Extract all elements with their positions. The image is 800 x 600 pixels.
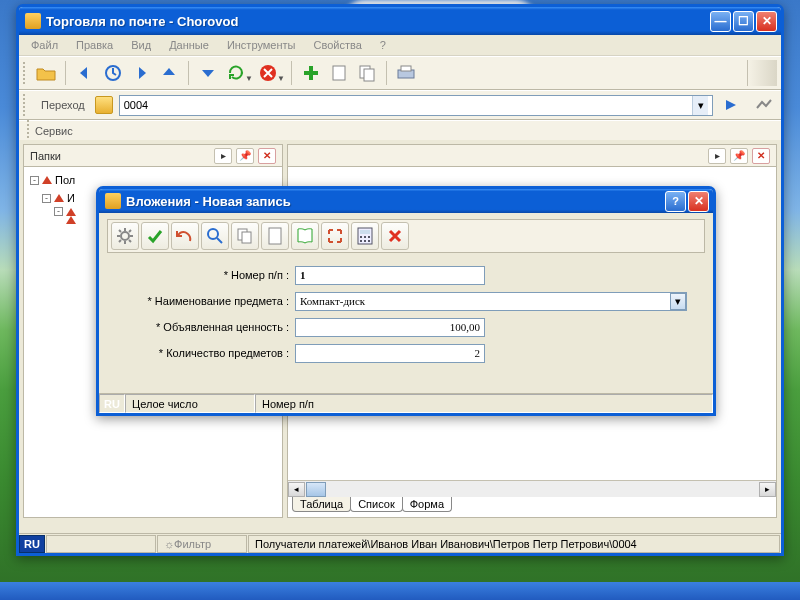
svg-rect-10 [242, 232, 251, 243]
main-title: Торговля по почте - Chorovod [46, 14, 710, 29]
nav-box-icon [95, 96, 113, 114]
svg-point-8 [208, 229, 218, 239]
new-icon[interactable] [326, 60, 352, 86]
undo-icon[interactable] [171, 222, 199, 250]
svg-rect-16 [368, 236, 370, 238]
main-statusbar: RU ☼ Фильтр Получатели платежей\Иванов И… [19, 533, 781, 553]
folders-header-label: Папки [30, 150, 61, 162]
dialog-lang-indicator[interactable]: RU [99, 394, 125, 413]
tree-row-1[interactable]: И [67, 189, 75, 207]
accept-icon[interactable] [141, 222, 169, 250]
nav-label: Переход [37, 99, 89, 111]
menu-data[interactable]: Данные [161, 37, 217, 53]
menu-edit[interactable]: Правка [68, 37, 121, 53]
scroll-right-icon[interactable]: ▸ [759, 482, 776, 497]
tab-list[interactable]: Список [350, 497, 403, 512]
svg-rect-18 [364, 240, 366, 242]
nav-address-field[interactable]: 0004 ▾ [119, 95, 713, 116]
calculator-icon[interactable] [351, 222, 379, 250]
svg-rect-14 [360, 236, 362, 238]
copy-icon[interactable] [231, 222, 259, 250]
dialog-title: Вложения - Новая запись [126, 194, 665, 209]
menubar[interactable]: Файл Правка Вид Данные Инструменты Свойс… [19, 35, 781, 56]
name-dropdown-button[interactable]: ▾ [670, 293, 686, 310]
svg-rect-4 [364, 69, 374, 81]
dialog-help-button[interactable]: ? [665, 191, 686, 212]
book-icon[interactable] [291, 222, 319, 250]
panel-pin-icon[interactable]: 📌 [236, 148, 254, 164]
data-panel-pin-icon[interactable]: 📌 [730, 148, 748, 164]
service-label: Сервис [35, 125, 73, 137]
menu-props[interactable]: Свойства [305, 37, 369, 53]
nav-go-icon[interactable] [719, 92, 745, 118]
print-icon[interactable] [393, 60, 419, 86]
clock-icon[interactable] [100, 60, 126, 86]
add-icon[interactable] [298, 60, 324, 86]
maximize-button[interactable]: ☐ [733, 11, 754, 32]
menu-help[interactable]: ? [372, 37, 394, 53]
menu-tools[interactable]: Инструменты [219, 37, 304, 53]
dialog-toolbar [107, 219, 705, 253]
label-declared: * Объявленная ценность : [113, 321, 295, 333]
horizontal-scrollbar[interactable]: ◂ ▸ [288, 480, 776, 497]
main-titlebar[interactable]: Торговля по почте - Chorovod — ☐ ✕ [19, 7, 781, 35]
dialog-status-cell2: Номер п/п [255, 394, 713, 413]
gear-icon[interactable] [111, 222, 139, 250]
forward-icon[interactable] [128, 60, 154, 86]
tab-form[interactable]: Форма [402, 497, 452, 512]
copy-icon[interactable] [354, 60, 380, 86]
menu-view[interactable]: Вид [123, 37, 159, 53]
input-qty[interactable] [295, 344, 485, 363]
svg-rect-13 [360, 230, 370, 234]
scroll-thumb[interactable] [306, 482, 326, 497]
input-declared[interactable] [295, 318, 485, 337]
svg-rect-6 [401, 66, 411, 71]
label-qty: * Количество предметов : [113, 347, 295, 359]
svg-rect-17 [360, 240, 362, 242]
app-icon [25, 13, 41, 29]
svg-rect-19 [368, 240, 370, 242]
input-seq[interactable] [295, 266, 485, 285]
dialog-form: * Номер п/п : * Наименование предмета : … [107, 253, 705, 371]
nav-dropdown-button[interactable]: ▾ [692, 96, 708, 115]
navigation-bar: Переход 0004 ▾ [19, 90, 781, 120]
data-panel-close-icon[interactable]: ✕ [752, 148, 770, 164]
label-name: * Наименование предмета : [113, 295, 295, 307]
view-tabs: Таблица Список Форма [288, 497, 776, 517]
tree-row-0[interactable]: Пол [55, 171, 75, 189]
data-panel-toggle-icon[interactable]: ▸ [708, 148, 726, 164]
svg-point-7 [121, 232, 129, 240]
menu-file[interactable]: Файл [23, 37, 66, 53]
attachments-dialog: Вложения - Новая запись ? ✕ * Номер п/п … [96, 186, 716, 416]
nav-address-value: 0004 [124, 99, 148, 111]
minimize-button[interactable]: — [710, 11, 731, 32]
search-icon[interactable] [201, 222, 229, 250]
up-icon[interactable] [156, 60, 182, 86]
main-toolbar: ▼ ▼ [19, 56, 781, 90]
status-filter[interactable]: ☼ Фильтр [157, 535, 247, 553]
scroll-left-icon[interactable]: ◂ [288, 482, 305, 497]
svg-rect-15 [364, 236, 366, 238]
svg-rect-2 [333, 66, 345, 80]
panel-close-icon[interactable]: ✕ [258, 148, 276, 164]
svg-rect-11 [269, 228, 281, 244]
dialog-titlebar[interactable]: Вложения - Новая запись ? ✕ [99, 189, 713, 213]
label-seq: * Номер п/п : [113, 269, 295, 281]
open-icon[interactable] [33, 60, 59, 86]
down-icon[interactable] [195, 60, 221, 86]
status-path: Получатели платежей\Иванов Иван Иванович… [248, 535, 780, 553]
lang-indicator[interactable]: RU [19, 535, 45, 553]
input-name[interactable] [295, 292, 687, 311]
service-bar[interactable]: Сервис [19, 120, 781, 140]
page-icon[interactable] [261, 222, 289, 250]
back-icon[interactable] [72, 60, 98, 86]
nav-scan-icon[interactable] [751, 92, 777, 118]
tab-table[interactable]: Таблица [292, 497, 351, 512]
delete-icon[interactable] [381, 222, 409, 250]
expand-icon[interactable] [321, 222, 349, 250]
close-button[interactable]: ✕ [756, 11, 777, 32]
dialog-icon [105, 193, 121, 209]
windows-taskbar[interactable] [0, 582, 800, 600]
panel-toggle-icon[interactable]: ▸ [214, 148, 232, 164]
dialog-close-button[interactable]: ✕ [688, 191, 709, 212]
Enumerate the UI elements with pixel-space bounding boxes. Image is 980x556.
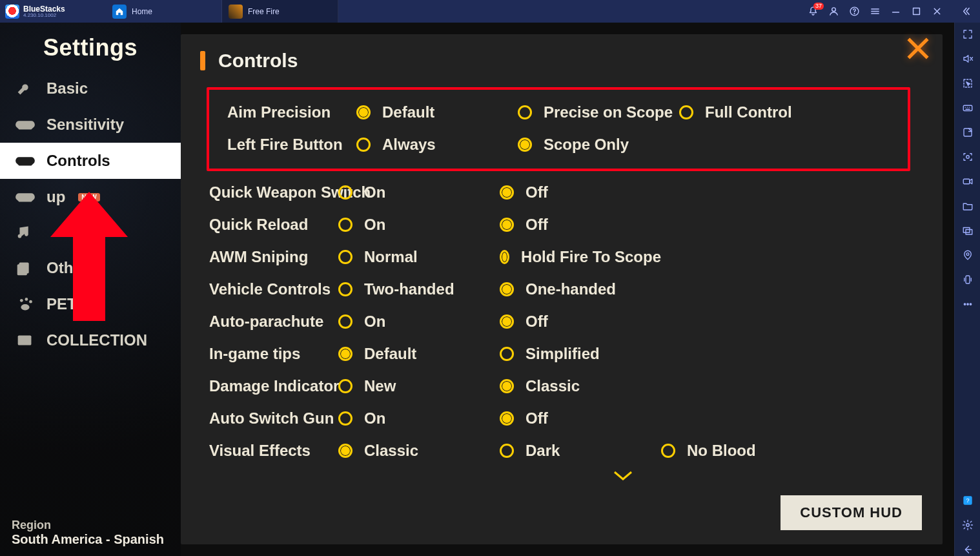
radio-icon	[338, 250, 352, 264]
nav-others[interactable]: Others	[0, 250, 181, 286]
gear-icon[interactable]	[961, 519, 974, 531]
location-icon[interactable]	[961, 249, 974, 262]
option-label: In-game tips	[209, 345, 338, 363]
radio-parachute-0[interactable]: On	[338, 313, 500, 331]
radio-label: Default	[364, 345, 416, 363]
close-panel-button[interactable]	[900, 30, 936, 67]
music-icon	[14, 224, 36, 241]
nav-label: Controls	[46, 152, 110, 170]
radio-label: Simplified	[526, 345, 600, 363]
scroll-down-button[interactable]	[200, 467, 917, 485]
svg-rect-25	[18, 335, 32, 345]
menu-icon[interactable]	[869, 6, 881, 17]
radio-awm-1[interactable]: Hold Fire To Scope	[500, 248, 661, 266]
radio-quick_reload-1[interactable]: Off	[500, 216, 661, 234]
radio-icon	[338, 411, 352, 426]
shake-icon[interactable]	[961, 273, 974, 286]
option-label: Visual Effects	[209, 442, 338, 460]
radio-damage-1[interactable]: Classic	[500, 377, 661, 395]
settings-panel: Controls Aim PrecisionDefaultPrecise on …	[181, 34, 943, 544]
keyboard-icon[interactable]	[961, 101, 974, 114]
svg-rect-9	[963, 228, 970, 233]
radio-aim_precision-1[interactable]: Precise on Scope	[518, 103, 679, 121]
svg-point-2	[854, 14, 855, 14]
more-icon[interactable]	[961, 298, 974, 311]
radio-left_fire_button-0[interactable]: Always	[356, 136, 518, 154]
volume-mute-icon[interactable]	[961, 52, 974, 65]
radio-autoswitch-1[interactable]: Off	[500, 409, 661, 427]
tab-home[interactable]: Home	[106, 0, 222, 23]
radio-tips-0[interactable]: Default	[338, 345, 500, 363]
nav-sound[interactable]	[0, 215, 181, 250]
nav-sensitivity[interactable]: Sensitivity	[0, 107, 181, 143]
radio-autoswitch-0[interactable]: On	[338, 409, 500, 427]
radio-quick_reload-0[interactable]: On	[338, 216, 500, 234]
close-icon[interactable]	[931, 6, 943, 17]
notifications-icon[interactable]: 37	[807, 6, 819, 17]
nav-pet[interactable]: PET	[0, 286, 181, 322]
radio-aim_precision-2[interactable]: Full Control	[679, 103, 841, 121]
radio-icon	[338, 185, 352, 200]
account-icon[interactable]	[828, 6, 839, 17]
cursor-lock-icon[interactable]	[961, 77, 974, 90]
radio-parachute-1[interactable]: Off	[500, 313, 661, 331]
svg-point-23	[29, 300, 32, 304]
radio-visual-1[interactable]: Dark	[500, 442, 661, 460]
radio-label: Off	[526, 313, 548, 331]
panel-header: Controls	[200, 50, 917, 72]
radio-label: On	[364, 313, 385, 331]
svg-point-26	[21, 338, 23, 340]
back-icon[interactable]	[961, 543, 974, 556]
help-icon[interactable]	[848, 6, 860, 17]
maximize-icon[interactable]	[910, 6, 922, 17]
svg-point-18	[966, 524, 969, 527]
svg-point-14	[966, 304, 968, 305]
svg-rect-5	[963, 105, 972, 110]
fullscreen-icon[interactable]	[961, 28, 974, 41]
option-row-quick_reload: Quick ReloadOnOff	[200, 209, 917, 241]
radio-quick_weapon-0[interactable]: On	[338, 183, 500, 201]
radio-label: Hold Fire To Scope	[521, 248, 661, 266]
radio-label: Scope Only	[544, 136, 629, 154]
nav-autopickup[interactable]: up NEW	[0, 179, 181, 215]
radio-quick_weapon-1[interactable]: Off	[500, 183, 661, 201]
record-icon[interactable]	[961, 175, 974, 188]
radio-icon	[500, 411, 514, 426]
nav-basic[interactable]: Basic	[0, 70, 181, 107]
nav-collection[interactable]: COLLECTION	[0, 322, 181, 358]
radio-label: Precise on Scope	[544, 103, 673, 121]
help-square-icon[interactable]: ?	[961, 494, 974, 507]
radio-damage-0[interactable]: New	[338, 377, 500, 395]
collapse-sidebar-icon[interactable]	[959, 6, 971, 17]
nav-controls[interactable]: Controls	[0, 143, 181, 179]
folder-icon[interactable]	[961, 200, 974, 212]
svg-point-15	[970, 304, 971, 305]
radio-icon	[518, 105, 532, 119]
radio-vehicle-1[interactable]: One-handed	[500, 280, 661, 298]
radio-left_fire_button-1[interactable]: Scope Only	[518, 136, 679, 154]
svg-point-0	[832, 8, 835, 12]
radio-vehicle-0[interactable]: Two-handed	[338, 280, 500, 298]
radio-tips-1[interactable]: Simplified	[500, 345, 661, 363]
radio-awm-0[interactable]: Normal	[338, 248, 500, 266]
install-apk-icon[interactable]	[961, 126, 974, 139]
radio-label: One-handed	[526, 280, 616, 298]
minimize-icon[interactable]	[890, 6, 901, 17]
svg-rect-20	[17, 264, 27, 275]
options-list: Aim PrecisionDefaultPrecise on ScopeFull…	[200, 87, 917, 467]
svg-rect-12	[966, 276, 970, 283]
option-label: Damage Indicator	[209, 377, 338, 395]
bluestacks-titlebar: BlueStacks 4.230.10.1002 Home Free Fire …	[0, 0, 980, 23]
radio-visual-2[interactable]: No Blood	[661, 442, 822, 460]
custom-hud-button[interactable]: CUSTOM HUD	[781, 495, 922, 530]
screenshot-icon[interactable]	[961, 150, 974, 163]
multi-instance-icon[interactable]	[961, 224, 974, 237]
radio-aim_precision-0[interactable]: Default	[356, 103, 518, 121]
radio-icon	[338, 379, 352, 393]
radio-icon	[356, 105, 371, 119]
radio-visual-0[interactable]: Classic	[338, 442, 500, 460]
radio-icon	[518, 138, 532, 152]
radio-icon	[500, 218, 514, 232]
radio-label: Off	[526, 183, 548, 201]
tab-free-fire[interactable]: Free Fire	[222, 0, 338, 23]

## WHAT YOU SHOULD DO
Pull every line containing "Controls" out of the entries.

## EXERCISE ANSWER
nav-label: Controls	[46, 152, 110, 170]
settings-panel: Controls Aim PrecisionDefaultPrecise on …	[181, 34, 943, 544]
panel-header: Controls	[200, 50, 917, 72]
nav-controls[interactable]: Controls	[0, 143, 181, 179]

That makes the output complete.